Assigned task — Omit the pictures from the entries below and retype everything else exactly.

Data for this task —
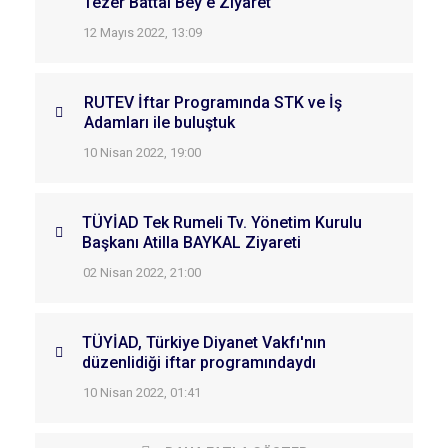
Tezer Battal Bey'e Ziyaret
12 Mayıs 2022, 13:09
RUTEV İftar Programında STK ve İş
Adamları ile buluştuk
10 Nisan 2022, 19:00
TÜYİAD Tek Rumeli Tv. Yönetim Kurulu
Başkanı Atilla BAYKAL Ziyareti
02 Nisan 2022, 21:00
TÜYİAD, Türkiye Diyanet Vakfı'nın
düzenlidiği iftar programındaydı
10 Nisan 2022, 01:41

Response to the task —
Tezer Battal Bey'e Ziyaret
12 Mayıs 2022, 13:09
RUTEV İftar Programında STK ve İş
Adamları ile buluştuk
10 Nisan 2022, 19:00
TÜYİAD Tek Rumeli Tv. Yönetim Kurulu
Başkanı Atilla BAYKAL Ziyareti
02 Nisan 2022, 21:00
TÜYİAD, Türkiye Diyanet Vakfı'nın
düzenlidiği iftar programındaydı
10 Nisan 2022, 01:41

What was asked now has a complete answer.